Though parting with such sartorial treasures may not be easy, the exceptional personal care we put into ensuring that they will go on to live a second (or, sometimes even, a third, fourth, or fifth) life offers a thrill — one rivaled only by that of the besotted shopper who adds them to her wardrobe.

But don’t just take it from us. Here, in the Seller Series, our consignors — from industry titans to world-class collectors — open up their archives, revealing the items they gave up (and those perhaps they never will), and, ultimately, why they’ve chosen to place their inestimable trust in Re-SEE.”

 

“I think that the more one buys, the less clear things are,” says the French jeweler Gaia Repossi. Such aesthetic purity — which has been shaped by her many trips to Japan — is seen in everything she touches, from the Repossi house’s immaculately clean-lined bijoux and boutiques to her own Parisian apartment, complete with what she calls an “extremely simple” Standing Writing Desk by Donald Judd.

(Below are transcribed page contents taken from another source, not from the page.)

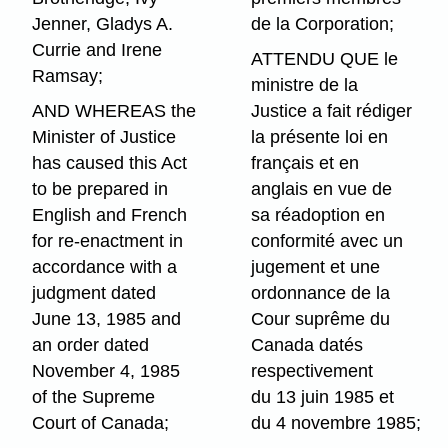
Jenner, Gladys A.
de la Corporation;
Currie and Irene
ATTENDU QUE le
Ramsay;
ministre de la
AND WHEREAS the
Justice a fait rédiger
Minister of Justice
la présente loi en
has caused this Act
français et en
to be prepared in
anglais en vue de
English and French
sa réadoption en
for re-enactment in
conformité avec un
accordance with a
jugement et une
judgment dated
ordonnance de la
June 13, 1985 and
Cour suprême du
an order dated
Canada datés
November 4, 1985
respectivement
of the Supreme
du 13 juin 1985 et
Court of Canada;
du 4 novembre 1985;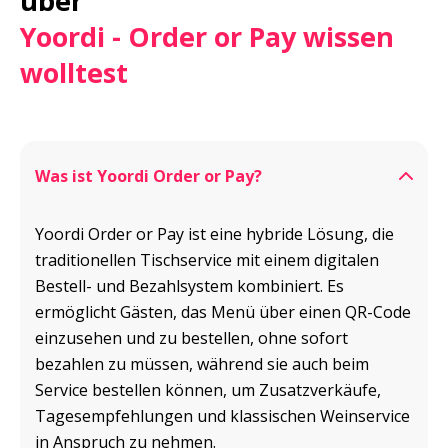
Yoordi - Order or Pay wissen 
wolltest
Was ist Yoordi Order or Pay?
Yoordi Order or Pay ist eine hybride Lösung, die 
traditionellen Tischservice mit einem digitalen 
Bestell- und Bezahlsystem kombiniert. Es 
ermöglicht Gästen, das Menü über einen QR-Code 
einzusehen und zu bestellen, ohne sofort 
bezahlen zu müssen, während sie auch beim 
Service bestellen können, um Zusatzverkäufe, 
Tagesempfehlungen und klassischen Weinservice 
in Anspruch zu nehmen.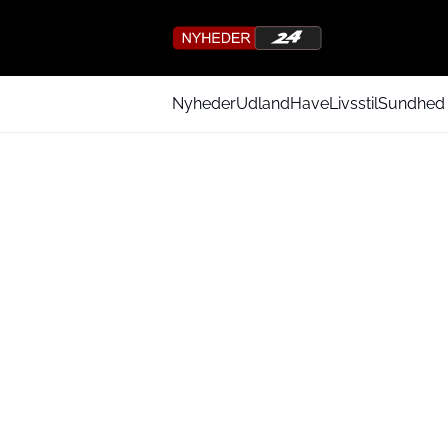
Nyheder
Udland
Have
Livsstil
Sundhed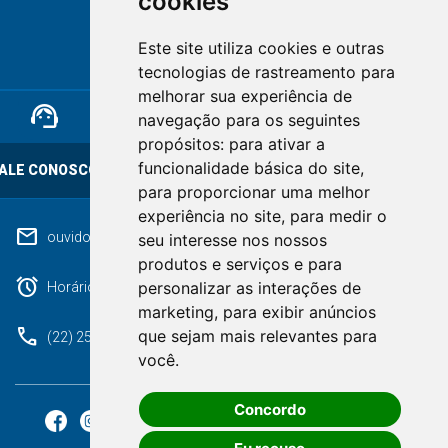
cookies
NOVA FRIBURGO
Este site utiliza cookies e outras
RIO DE JANEIRO
tecnologias de rastreamento para
melhorar sua experiência de
support_agent
mail
cloud_lock
navegação para os seguintes
propósitos:
para ativar a
funcionalidade básica do site
,
ALE CONOSCO
OUVIDORIA
LGPD
para proporcionar uma melhor
experiência no site
,
para medir o
mail
ouvidoriageral@pmnf.rj.gov.br
seu interesse nos nossos
produtos e serviços e para
alarm
personalizar as interações de
Horário de atendimento: Segunda a Sexta das 09h às 17h.
marketing
,
para exibir anúncios
phone
que sejam mais relevantes para
(22) 2525-9100
você
.
Concordo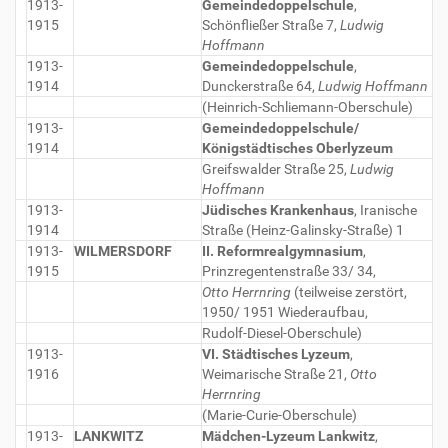
1913-
Gemeindedoppelschule
,
1915
Schönfließer Straße 7,
Ludwig
Hoffmann
1913-
Gemeindedoppelschule
,
1914
Dunckerstraße 64,
Ludwig Hoffmann
(Heinrich-Schliemann-Oberschule)
1913-
Gemeindedoppelschule/
1914
Königstädtisches Oberlyzeum
Greifswalder Straße 25,
Ludwig
Hoffmann
1913-
Jüdisches Krankenhaus
, Iranische
1914
Straße (Heinz-Galinsky-Straße) 1
1913-
WILMERSDORF
II. Reformrealgymnasium
,
1915
Prinzregentenstraße 33/ 34,
Otto Herrnring
(teilweise zerstört,
1950/ 1951 Wiederaufbau,
Rudolf-Diesel-Oberschule)
1913-
VI. Städtisches Lyzeum
,
1916
Weimarische Straße 21,
Otto
Herrnring
(Marie-Curie-Oberschule)
1913-
LANKWITZ
Mädchen-Lyzeum Lankwitz
,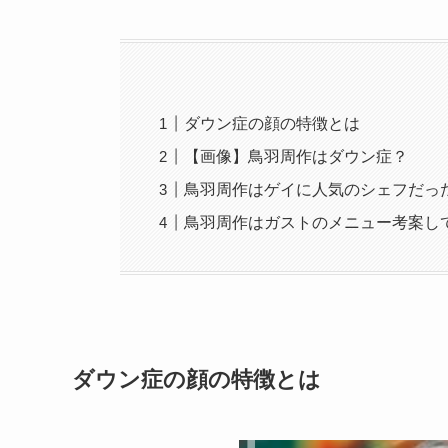
ダウン症の顔の特徴とは
【画像】鳥羽周作はダウン症？
鳥羽周作はゲイに人気のシェフだっ
鳥羽周作はガストのメニュー考案し
ダウン症の顔の特徴とは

Naturally, she approaches her wardrobe — at once uncomplicated and unexpected — with equal rigor, while still allowing herself the freedom to evolve stylistically. As for how she makes space for the new, be it an Anthony Vaccarello catsuit or a mesh ensemble from recent Central Saint Martins graduate Louisa Ballou? A scrupulous twice-a-year closet cleanse, the contents of which — vintage couture Saint Laurent chief among them — she often consigns with Re-SEE. On separating from such sartorial treasures, she admits, “It is easy. I’m very detached.”

 

Why do you consign?

It’s important to me to have a very minimal amount of things around me, whether that’s in my office or my apartment. I have a huge library, but it’s very curated; it’s very correct. I still have a lot of clothes, as well as objects, but I go through different phases in my life and there are very few pieces that stay. That’s the way it should be. I just like to have this rigor in my way of living — it’s difficult to express in clutter.

 

Does sustainability — and the circular nature of consigning — appeal to you?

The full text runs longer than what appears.